Bush Suspends Pay Act In Areas Hit by Storm
By Thomas B. Edsall
Washington Post Staff Writer
Friday, September 9, 2005; Page D03
President Bush yesterday suspended application of the federal law governing workers' pay on federal contracts in the Hurricane Katrina-damaged areas of Alabama, Florida, Louisiana, and Mississippi. The action infuriated labor leaders and their Democratic supporters in Congress, who said it will lower wages and make it harder for union contractors to win bids.

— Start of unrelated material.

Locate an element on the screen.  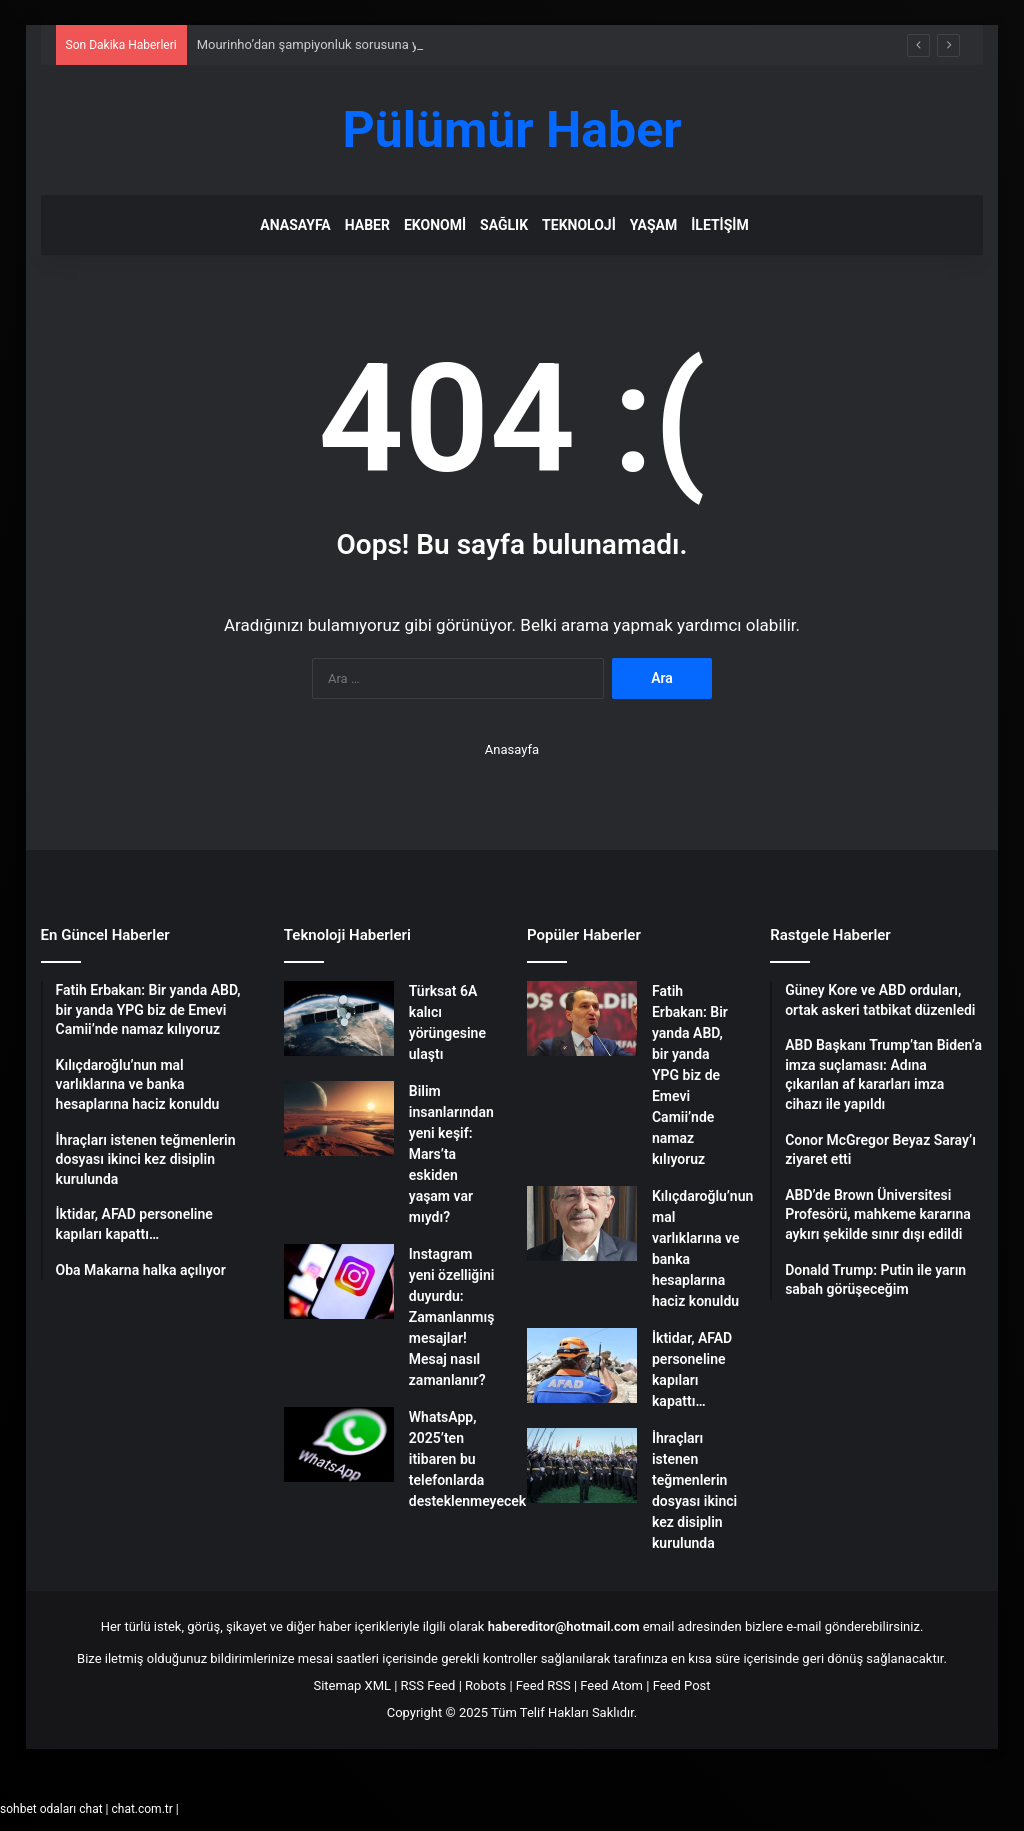 chat.com.tr is located at coordinates (141, 1809).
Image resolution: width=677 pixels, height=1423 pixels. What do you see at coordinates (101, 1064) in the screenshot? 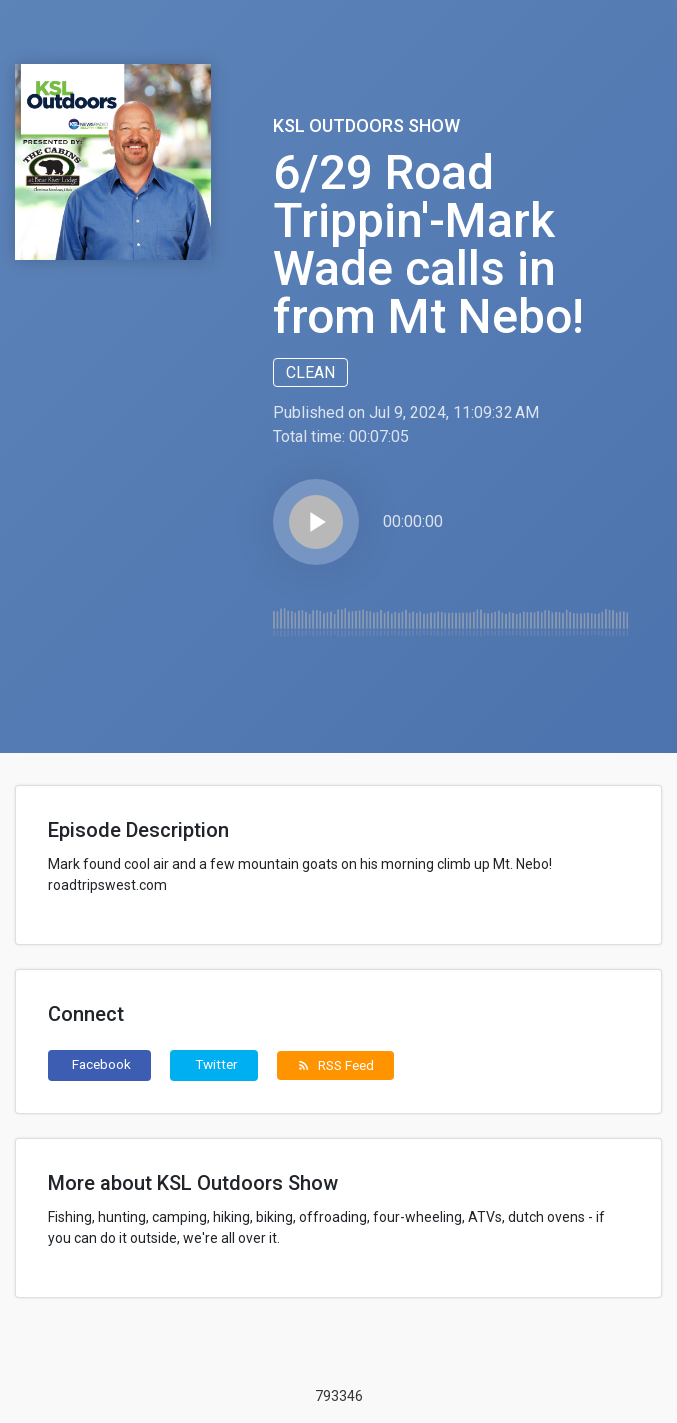 I see `Facebook [button]` at bounding box center [101, 1064]. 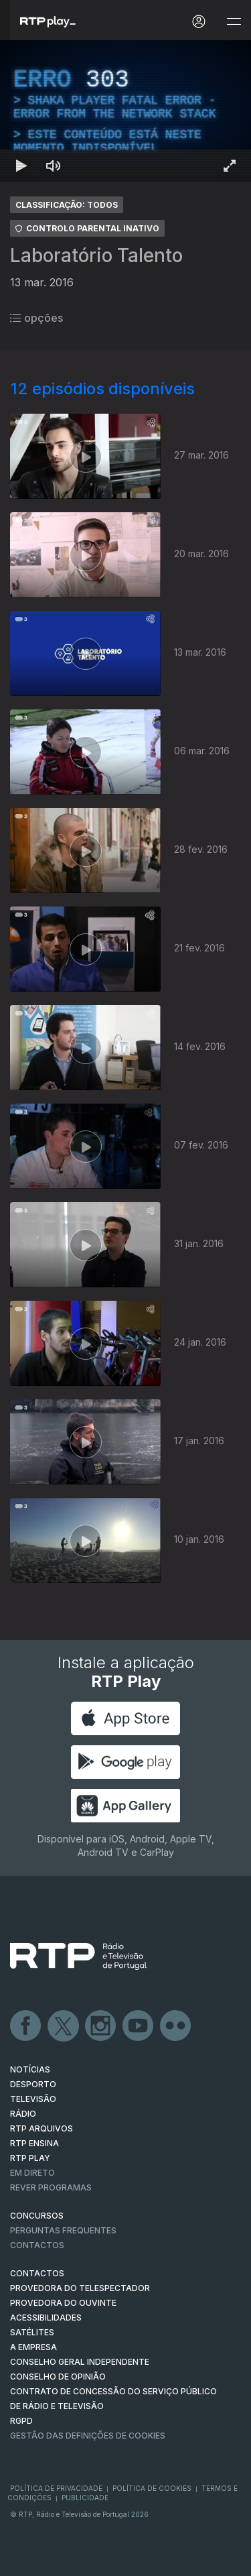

The Davis-Bacon Act, passed in 1931 during the Great Depression, sets a minimum pay scale for workers on federal contracts by requiring contractors to pay the prevailing or average pay in the region. Suspension of the act will allow contractors to pay lower wages. Many Republicans have opposed Davis-Bacon, charging that it amounts to a taxpayer subsidy to unions.
AFL-CIO President John J. Sweeney sharply criticized the president's suspension of the Davis-Bacon Act.
In a letter to Congress, Bush said he has the power to suspend the law because of the national emergency caused by the hurricane: "I have found that the conditions caused by Hurricane Katrina constitute a 'national emergency.' "
Bush wrote that his decision is justified because Davis-Bacon increases construction costs, and suspension "will result in greater assistance to these devastated communities and will permit the employment of thousands of additional individuals."
Nonsense. Louisiana is a "right-to-work" state, and so union wages are not out of line with the local prevailing wage.
An electrician in New Orleans would receive a wage of $22 an hour, a plumber $17 an hour, to rebuild residences.
Under this act, Bush is allowing wages of $9 an hour! Walmart pays more ($10.35 per hour) to its clerks!